I've generated the complete bundle and shared it here:
/proj/mte/pds-deliveries/bundle_v1.3.0/
This bundle passes the validate tool:
$ /proj/mte/pds4_validation_tool/bin/validate -R pds4.bundle /proj/mte/pds-deliveries/bundle_v1.3.0/
Please take a look and see if you are happy with delivering this bundle.
Also, once I generated this bundle I was reminded that we are already not putting the affiliations field in our final tables! So we can ignore my question about about omitting it.
After more thought, I think it makes sense to use regular versioning per file. If the contents have changed from our last delivery, we will advance the version to 1.3. Otherwise, we will leave them unchanged (1.2). The new files (alias tables and all MER-2 content) will individually be version 1.0.
(I am working on this myself)
Please note that this approach requires that the template files be manually updated for each release, because if the file they describe does NOT change, then we do not want this entry at the beginning of the <Modification_History>
section:
$today 1.3
But if the file they describe DOES change, we do want this.

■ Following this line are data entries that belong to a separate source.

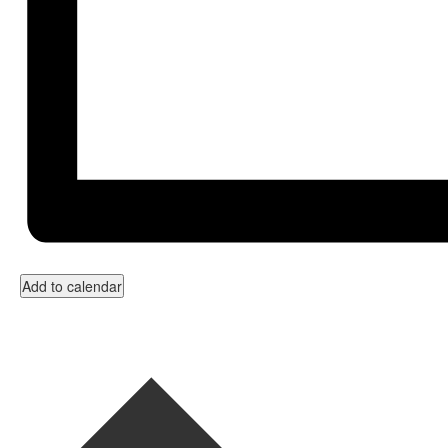
Add to calendar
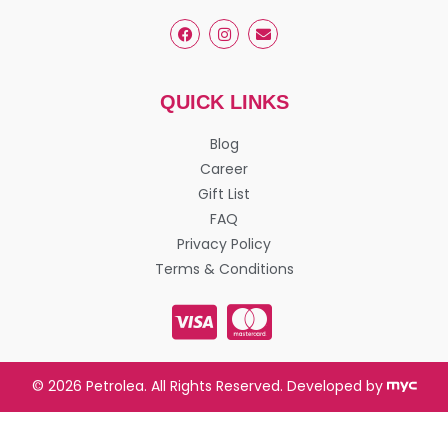
QUICK LINKS
Blog
Career
Gift List
FAQ
Privacy Policy
Terms & Conditions
© 2026 Petrolea. All Rights Reserved. Developed by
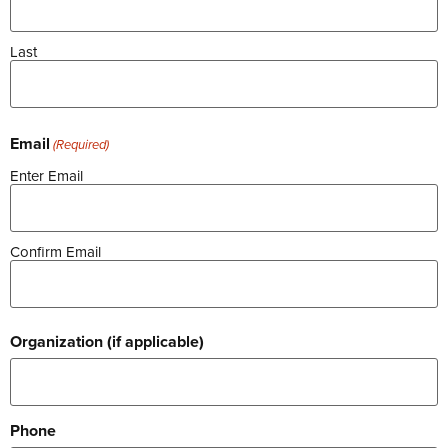
Last
Email
(Required)
Enter Email
Confirm Email
Organization (if applicable)
Phone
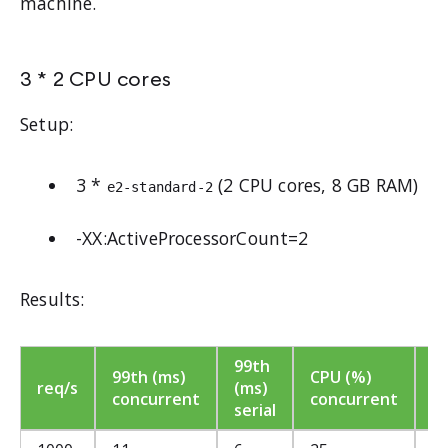
machine.
3 * 2 CPU cores
Setup:
3 *
(2 CPU cores, 8 GB RAM)
e2-standard-2
-XX:ActiveProcessorCount=2
Results:
99th
C
99th (ms)
CPU (%)
req/s
(ms)
(
concurrent
concurrent
serial
se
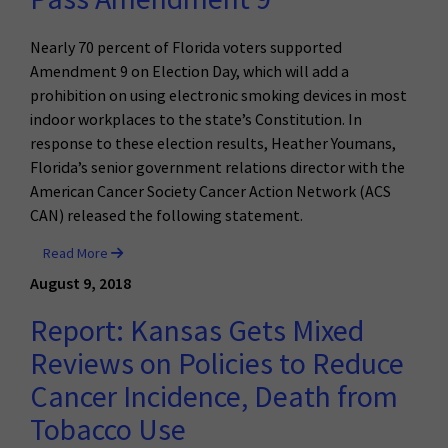
Nearly 70 percent of Florida voters supported
Amendment 9 on Election Day, which will add a
prohibition on using electronic smoking devices in most
indoor workplaces to the state’s Constitution. In
response to these election results, Heather Youmans,
Florida’s senior government relations director with the
American Cancer Society Cancer Action Network (ACS
CAN) released the following statement.
Read More
August 9, 2018
Report: Kansas Gets Mixed
Reviews on Policies to Reduce
Cancer Incidence, Death from
Tobacco Use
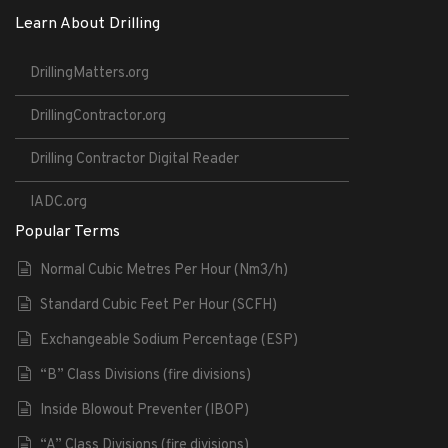
Learn About Drilling
DrillingMatters.org
DrillingContractor.org
Drilling Contractor Digital Reader
IADC.org
Popular Terms
Normal Cubic Metres Per Hour (Nm3/h)
Standard Cubic Feet Per Hour (SCFH)
Exchangeable Sodium Percentage (ESP)
“B” Class Divisions (fire divisions)
Inside Blowout Preventer (IBOP)
“A” Class Divisions (fire divisions)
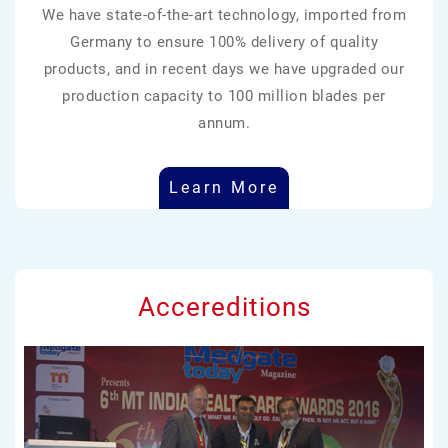
We have state-of-the-art technology, imported from
Germany to ensure 100% delivery of quality
products, and in recent days we have upgraded our
production capacity to 100 million blades per
annum.
Learn More
Accereditions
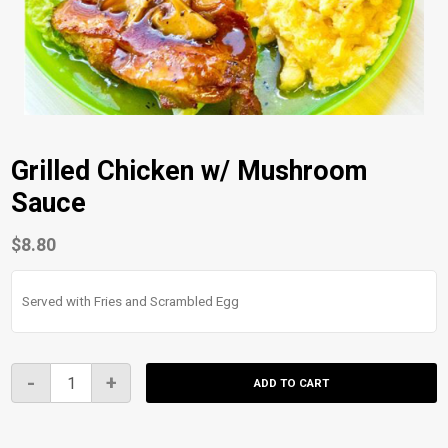
Grilled Chicken w/ Mushroom
Sauce
$
8.80
Served with Fries and Scrambled Egg
Grilled
-
+
ADD TO CART
Chicken
w/
Mushroom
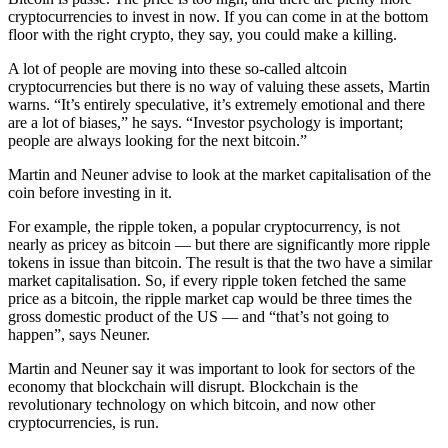
cryptocurrencies to invest in now. If you can come in at the bottom
floor with the right crypto, they say, you could make a killing.
A lot of people are moving into these so-called altcoin
cryptocurrencies but there is no way of valuing these assets, Martin
warns. “It’s entirely speculative, it’s extremely emotional and there
are a lot of biases,” he says. “Investor psychology is important;
people are always looking for the next bitcoin.”
Martin and Neuner advise to look at the market capitalisation of the
coin before investing in it.
For example, the ripple token, a popular cryptocurrency, is not
nearly as pricey as bitcoin — but there are significantly more ripple
tokens in issue than bitcoin. The result is that the two have a similar
market capitalisation. So, if every ripple token fetched the same
price as a bitcoin, the ripple market cap would be three times the
gross domestic product of the US — and “that’s not going to
happen”, says Neuner.
Martin and Neuner say it was important to look for sectors of the
economy that blockchain will disrupt. Blockchain is the
revolutionary technology on which bitcoin, and now other
cryptocurrencies, is run.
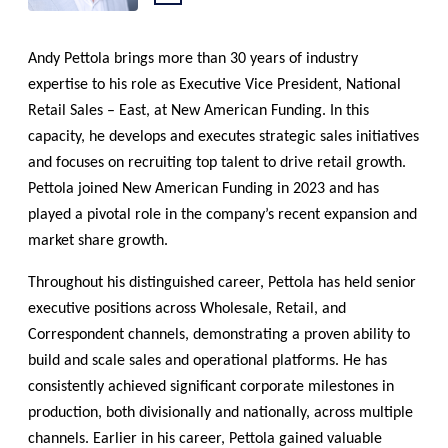
LinkedIn:
Andy Pettola brings more than 30 years of industry
expertise to his role as Executive Vice President, National
Retail Sales – East, at New American Funding. In this
capacity, he develops and executes strategic sales initiatives
and focuses on recruiting top talent to drive retail growth.
Pettola joined New American Funding in 2023 and has
played a pivotal role in the company’s recent expansion and
market share growth.
Throughout his distinguished career, Pettola has held senior
executive positions across Wholesale, Retail, and
Correspondent channels, demonstrating a proven ability to
build and scale sales and operational platforms. He has
consistently achieved significant corporate milestones in
production, both divisionally and nationally, across multiple
channels. Earlier in his career, Pettola gained valuable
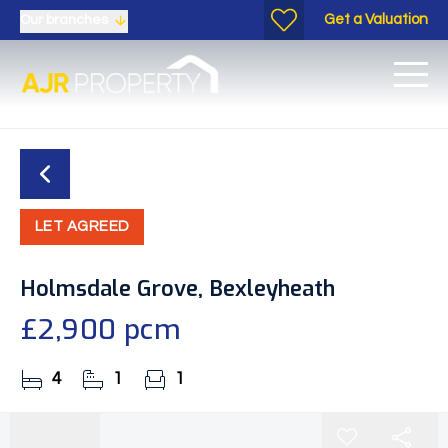
Get a Valuation
Our branches
LET AGREED
Holmsdale Grove, Bexleyheath
£2,900 pcm
4
1
1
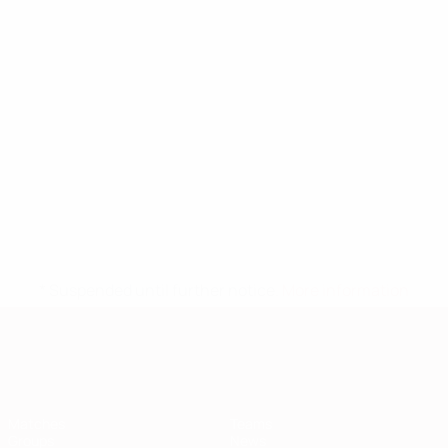
* Suspended until further notice.
More information
European Qualifiers
Matches
Teams
Groups
News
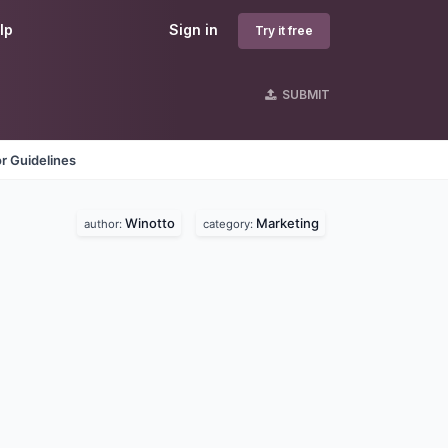
lp
Sign in
Try it free
SUBMIT
r Guidelines
Winotto
Marketing
author:
category:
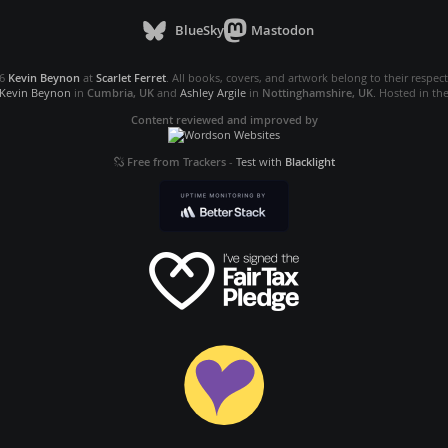
BlueSky
Mastodon
26
Kevin Beynon
at
Scarlet Ferret
. All books, covers, and artwork belong to their respec
Kevin Beynon
in
Cumbria, UK
and
Ashley Argile
in
Nottinghamshire, UK
. Hosted in th
Content reviewed and improved by
Free from Trackers
-
Test with
Blacklight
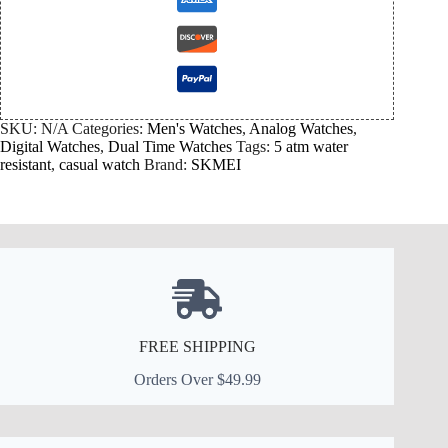
SKU:
N/A
Categories:
Men's Watches
,
Analog Watches
,
Digital Watches
,
Dual Time Watches
Tags:
5 atm water
resistant
,
casual watch
Brand:
SKMEI
FREE SHIPPING
Orders Over $49.99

However, I guess we already had to update the template files for each release anyway, to add the new version number and information. So this is not a change in effort, but it does mean each template file should be checked carefully for correct versioning.
I've updated the bundle in:
/proj/mte/pds-deliveries/bundle_v1.3.0/
and checked it with validate
.
@stevenlujpl Please take a look and let me know if you approve this bundle for delivery. If you can look at it today, that would be great!